Когда Гостья вышла из башни с окровавленным скальпелем, Аканэ не побежала. Она встала наизготовку, сжимая глефу, и в её глазах был тот самый багрянец, который я видел в небе. Она знала, что умрёт. И всё же бросилась в бой.
Я наблюдал с крыши. Я видел, как Гостья отбивала удары с ленивой грацией существа, для которого время — лишь песок. Аканэ отчаянно рубила, но лезвие не достигало цели, словно между ней и врагом была стена тумана, сквозь которую не пробиться. А потом скальпель Гостьи преобразился. Он стал кинжалом, потом мечом, а потом — я не хочу описывать то, что увидел. Скажу лишь: из горла Аканэ хлынула кровь, и она рухнула, прошептав своё имя, как заклинание.
«Неистовый Красный Дракон»... но драконьей силы не было. И мир остался без защитника.
*****
Мы бежали — я, Ровер, Гортензия, Гораций, Тильда и Цельсий. Дом Цельсия, крепость из бетона, стал нашим последним приютом.

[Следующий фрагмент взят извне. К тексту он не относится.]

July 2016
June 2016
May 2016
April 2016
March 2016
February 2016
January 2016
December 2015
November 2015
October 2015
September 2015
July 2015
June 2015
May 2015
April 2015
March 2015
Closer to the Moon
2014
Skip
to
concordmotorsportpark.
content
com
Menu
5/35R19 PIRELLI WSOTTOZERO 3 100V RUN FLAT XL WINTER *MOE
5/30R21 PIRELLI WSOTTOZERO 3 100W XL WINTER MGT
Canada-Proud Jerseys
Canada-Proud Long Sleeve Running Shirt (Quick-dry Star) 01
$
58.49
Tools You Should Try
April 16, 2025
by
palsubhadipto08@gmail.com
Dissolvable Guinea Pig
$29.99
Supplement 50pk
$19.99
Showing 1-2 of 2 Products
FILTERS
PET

Тильда не знала, что я видел, как Гостья убила Цивокуна. Она всё ещё верила, что «можно исправить». Она прижимала к груди метлу, как оберег, и её бежевое платье было перепачкано копотью.
Гораций Эскроу — профессор, брат Гортензии, принёс эссенцию. «Она уравняет силы», — сказал он. «Она позволит одному из нас встретить её на равных». Он не сказал, что это будет последний акт. Что эссенция — не сила, а жертва.

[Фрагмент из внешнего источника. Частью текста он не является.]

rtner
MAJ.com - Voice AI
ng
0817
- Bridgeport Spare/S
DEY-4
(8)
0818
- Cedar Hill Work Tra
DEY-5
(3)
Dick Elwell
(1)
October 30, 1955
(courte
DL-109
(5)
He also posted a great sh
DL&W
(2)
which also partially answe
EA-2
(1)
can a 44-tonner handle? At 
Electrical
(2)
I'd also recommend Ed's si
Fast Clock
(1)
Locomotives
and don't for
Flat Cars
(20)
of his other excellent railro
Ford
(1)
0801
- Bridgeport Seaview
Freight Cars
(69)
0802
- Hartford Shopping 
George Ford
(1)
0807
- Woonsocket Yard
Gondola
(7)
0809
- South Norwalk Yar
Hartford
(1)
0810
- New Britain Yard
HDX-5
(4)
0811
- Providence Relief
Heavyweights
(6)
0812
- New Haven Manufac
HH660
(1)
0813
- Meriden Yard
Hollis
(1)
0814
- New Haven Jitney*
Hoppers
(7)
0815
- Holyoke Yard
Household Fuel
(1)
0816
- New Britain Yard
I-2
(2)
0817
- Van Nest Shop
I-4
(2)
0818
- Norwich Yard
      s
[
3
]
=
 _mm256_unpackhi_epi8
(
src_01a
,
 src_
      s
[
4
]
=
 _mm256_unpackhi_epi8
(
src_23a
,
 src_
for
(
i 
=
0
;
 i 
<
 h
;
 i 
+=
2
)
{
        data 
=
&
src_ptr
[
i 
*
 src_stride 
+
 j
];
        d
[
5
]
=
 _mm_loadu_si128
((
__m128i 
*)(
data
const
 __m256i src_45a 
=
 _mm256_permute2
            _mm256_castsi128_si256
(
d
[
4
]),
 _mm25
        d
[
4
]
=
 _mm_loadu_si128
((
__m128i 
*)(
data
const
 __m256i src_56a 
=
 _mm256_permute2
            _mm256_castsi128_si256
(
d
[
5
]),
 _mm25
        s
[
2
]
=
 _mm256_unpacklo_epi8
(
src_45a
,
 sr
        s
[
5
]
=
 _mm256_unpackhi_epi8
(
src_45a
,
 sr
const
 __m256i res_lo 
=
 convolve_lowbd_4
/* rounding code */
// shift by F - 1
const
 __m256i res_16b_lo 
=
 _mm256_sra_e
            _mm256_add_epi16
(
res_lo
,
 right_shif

Цельсий вызвался. Этот нелепый книгочей, трясущийся от страха всю свою жизнь, вдруг вышел вперёд, зажав в лапе склянку. На нём был голубой спортивный костюм, как у героя дешёвых телепередач, и налобная повязка, съехавшая набок. Он был смешон. Но он был единственным, кто не отступил.
Он выпил. Я помню, как его тщедушное тело начало меняться. Как мышцы вздулись под мехом, как глаза засветились. И на мгновение я поверил. Я, безнадёжный свидетель, поверил, что этот дрожащий книжник сможет остановить её.
Он побежал. Ударил. Гостья пошатнулась. Ровер замигал светодиодами. Гортензия закричала: «Так её!». Тильда прижала ладони к груди.
А потом меч прошёл сквозь спину Цельсия, и он упал, не успев ничего сказать. Ещё один житель мира замолк навсегда.
*****
Тильда. Милая, глупая, верная Тильда. Она так долго звала себя просто «Тильдой», что забыла своё истинное имя. Ратильда Мусс. Она была не просто чистюлей с буквой Ч. Она была носителем нераскрытой силы, о которой не знала сама.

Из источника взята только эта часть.